Surtout, et de façon générale, elle s’alarme de lire, dans le discours du ministre, que le socle commun « doit être pensé en termes de compétences ». Cette notion, issue des sciences de l’éducation, est définie par le projet de décret et conformément au cadre européen de référence « comme une combinaison de connaissances fondamentales pour notre temps et de capacité à les mettre en œuvre dans des situations concrètes, mais aussi d’attitudes ». L’APL y voit la subordination de la transmission des connaissances à leur utilité pratique, à une appréciation arbitraire et infirme des besoins de « notre temps », à des savoir-faire qui ne seraient, au mieux, que des manipulations intellectuelles ou techniques sans réflexion, au pire que des « attitudes », c’est-à-dire un formatage du comportement social.
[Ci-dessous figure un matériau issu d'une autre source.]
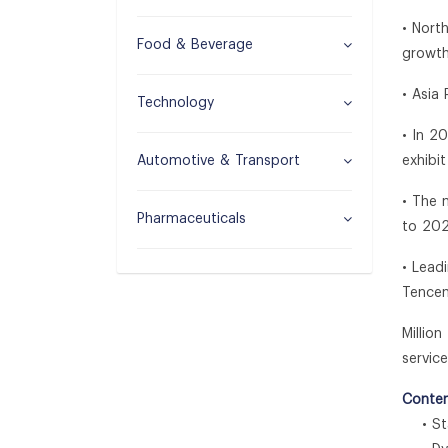
• Nort
Food & Beverage
growth
• Asia
Technology
• In 2
Automotive & Transport
exhibi
• The 
Pharmaceuticals
to 202
• Lead
Tencen
Millio
service
Conten
• Sta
Elle relève à cet égard l’importance accordée aux « compétences sociales et civiques », traitées à part, alors qu’en démocratie elles ne peuvent découler que des lumières acquises par l’étude des disciplines.

C’est pourquoi l’APL dénonce le risque de dilution des contenus, nécessairement disciplinaires, dans une démarche transdisciplinaire, délétère à ce niveau. Elle s’inquiète par exemple que « la maîtrise de la langue » puisse être « du ressort de toutes les disciplines » et non du seul « français ». Elle condamne le principe de « manuels interdisciplinaires », inutiles s’ils répètent ce que disent les manuels disciplinaires, dangereux s’ils tendent à se substituer à ces manuels, comme de vastes et creuses synthèses qui se substitueraient à une patiente, méthodique et formatrice étude des contenus. Elle s’alarme également des conséquences désastreuses qu’induirait cette définition de l’enseignement en fonction de compétences et non plus de disciplines sur la formation des professeurs et, à terme, sur le niveau intellectuel et culturel de la nation.

L’APL observe également que, si d’une part, est vertueusement affirmée la nécessité pour tous les élèves de maîtriser chaque éléments de ce socle, d’autre part on constate encore et toujours, dans le texte du HCE, qu’au nom des « différences dans le rythme d’apprentissage des élèves », différences évidemment indéniables, l’utilité des redoublements est encore une fois ignorée (c’est-à-dire niée) au profit des « classes à niveau multiples », c’est-à-dire du passage automatique, dont on sait l’effet désastreux qu’il a produit à l’échelon national (il ne sert de rien à cet égard de s’autoriser de l’exemple des classes rurales, situation très particulière où de tout temps on a su faire de nécessité vertu).

De fait, derrière les déclarations d’intentions, qui font la nouveauté de ces textes, l’APL observe donc la présence persistante des orientations qui ont fait depuis plusieurs décennies la preuve de leur nocivité. Le dossier de presse du 10 mai 2006 situe d’ailleurs explicitement le projet de décret dans une filiation qui passe, notamment, par la réforme Haby, le rapport Lesourne, le rapport Bourdieu-Gros, le rapport Thélot, le projet de décret se réclame explicitement de la loi d’orientation de 1989, tous textes dont l’APL en son temps avait vigoureusement combattu les orientations et qui tendaient à vider l’enseignement de son contenu.

Par conséquent, , tout en prenant acte de ces louables déclarations, selon lesquelles l’école est « lieu par excellence de la transmission de la connaissance et de la culture » comme le proclame le texte des « Recommandations », l’APL craint fort qu’elles ne servent en vérité de paravent à la radicalisation de la politique suivie depuis plusieurs décennies, laquelle a profondément accru l’inégalité d’accès au savoir et verrouillé les déterminismes sociaux au lieu de les défaire. Ce socle commun lui apparaît donc comme l’aboutissement d’une volonté obstinée d’en finir avec la culture et d’assujettir les citoyens à un ordre qui les dépasse.